## Tutorial 24: Machine Learning in Python with scikit-learn

Today we will replace our custom code for building predictive models with
**sklearn**, a popular module for many tasks in machine learning. You'll 
find that most of the well-known predictive models exist in the module,
and many others extend the same structures when implementing new models.

### Loading the libraries

We will make use of the three class modules, as well as **numpy**:

In [None]:
import wiki
import iplot
import wikitext

import numpy as np

import numpy as np
import matplotlib.pyplot as plt
import sklearn

In [None]:
assert wiki.__version__ >= 6
assert wikitext.__version__ >= 2
assert iplot.__version__ >= 3

### Get some data

For today, we will once again take links from the "important publications in
philosophy" page to build a corpus for prediction. We will make a `WikiCorpus`
object to simplify the computation of metrics for the page. Below I have removed
two pages that give our Windows users some trouble.

In [None]:
np.random.seed(0)
links = wikitext.get_internal_links('List_of_important_publications_in_philosophy')['ilinks']
links.remove("What_Is_it_Like_to_Be_a_Bat?")
links.remove("What_is_Life?_(Schrödinger)")
links = np.random.permutation(links)

In [None]:
wcorp = wikitext.WikiCorpus(links, num_clusters=15, num_topics=15)

As before, we now extract the number of internal links on each page, whether
the page is translated into German ('de'), and five predictor variables that we
will try to use in constructing our models.

In [None]:
num_ilinks = wcorp.meta['num_ilinks'].values
lan_version = np.array(['de' in x for x in wcorp.meta['langs']], dtype=np.int)

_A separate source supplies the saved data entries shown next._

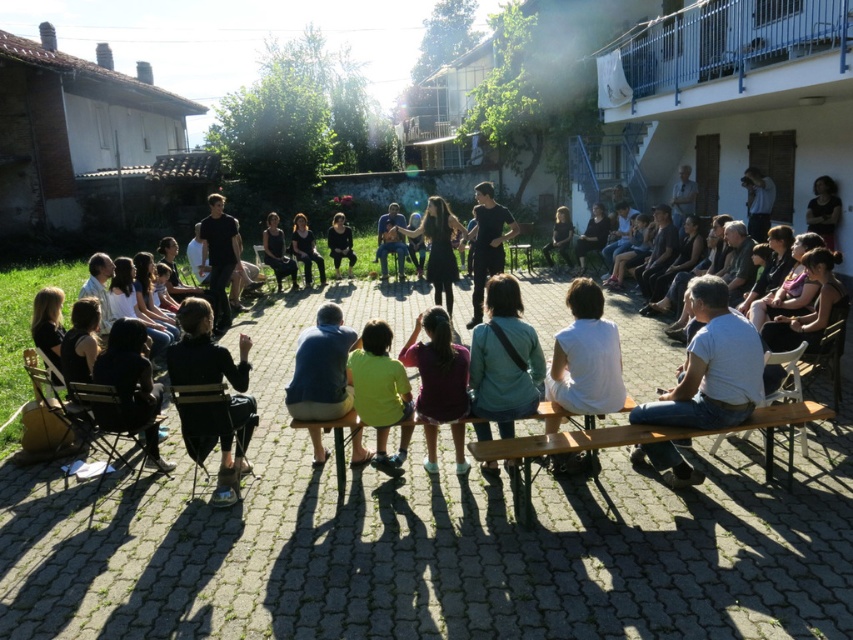 Between wooden park bench at center and green matte shirt at center, which one is positioned higher?

green matte shirt at center is higher up.

Does wooden park bench at center appear under green matte shirt at center?

Yes, wooden park bench at center is below green matte shirt at center.

This screenshot has height=640, width=853. Find the location of `wooden park bench at center`. wooden park bench at center is located at coordinates (564, 452).

The height and width of the screenshot is (640, 853). Identify the location of wooden park bench at center. (564, 452).

The image size is (853, 640). I want to click on matte purple shirt at center, so pos(439,381).

Can you confirm if matte purple shirt at center is shorter than green matte shirt at center?

No, matte purple shirt at center is not shorter than green matte shirt at center.

Find the location of a particular element. This screenshot has height=640, width=853. matte purple shirt at center is located at coordinates (439, 381).

Who is more forward, (762, 410) or (459, 410)?

Positioned in front is point (762, 410).

Between wooden park bench at center and matte purple shirt at center, which one has less height?

wooden park bench at center

Is point (624, 435) positioned in front of point (457, 380)?

Yes, it is.

This screenshot has width=853, height=640. What are the coordinates of `wooden park bench at center` in the screenshot? It's located at (564, 452). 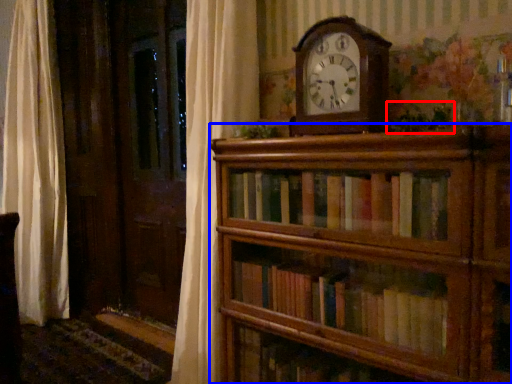 Question: Which point is closer to the camera, plant (highlighted by a red box) or shelf (highlighted by a blue box)?

Choices:
 (A) plant
 (B) shelf

Answer: (B) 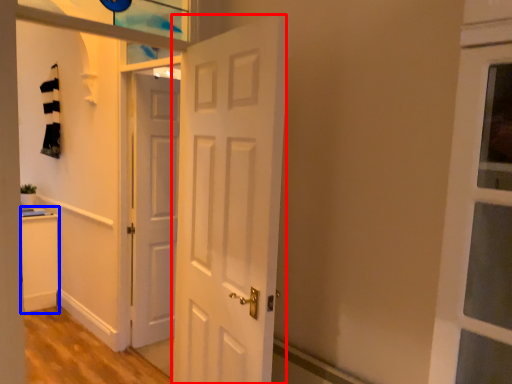 Question: Which object appears farthest to the camera in this image, door (highlighted by a red box) or cabinetry (highlighted by a blue box)?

num_sections = wcorp.meta['num_sections'].values
num_images = wcorp.meta['num_images'].values
num_elinks = wcorp.meta['num_elinks'].values
num_langs = wcorp.meta['num_langs'].values
num_chars = np.array([len(x) for x in wcorp.meta['doc'].values])

### Predictor matrix

Last time we somewhat awkwardly kep the five predictor variables seperate from one
another. In my solutions for Tutorial 23, I put them all into a list, but this was
still somewhat clunky. Now, let's combine them together using **numpy** in a a single
matrix of numbers:

In [None]:
x = np.stack([num_sections, num_images, num_elinks, num_langs, num_chars], axis=1)
x

This two-dimensional array of numbers should remind you of the term-frequency matrix that
I showed when introducing the **gensim** module. The array is arranged so that it has one
row for each sample of data and one column for each variable. There are few helpful things
to know about how numpy arrays work. First, they have a shape attribue that us the dimensions
of the array. Here, we have 734 rows and 5 columns:

In [None]:
x.shape

Also, to select a subset of the matrix we use a similar slicing notation that we saw in
tutorial 4 and 9. However, now we need notation to describe both the rows and columns,
which are seperated by a comma. A colon indicates that all rows/colums should be taken.
Look at these examples:

In [None]:
x[0, :] # the first row, all columns

In [None]:
x[:3, :] # the first 3 rows and all columns

In [None]:
x[:2, :2] # first 2 rows and first three columns

The slicing notation will be useful as we construct models from the data. For example,
let's now create the training and testing responses and matricies:

In [None]:
y_train = num_ilinks[:325]
y_test  = num_ilinks[325:]
x_train = x[:325, :]
x_test  = x[325:, :]

The first 325 observations constitute the "training" set and the rest of the data
(of about the same amount) as the "testing" set. We will use these throughout the tutorial.

### Using sklearn

Now, on to actually using the sklearn module. We will see first how to build
a linear regression, but the nice thing about sklearn is that a similar set of
steps can be used to apply almost any algorithm to the data.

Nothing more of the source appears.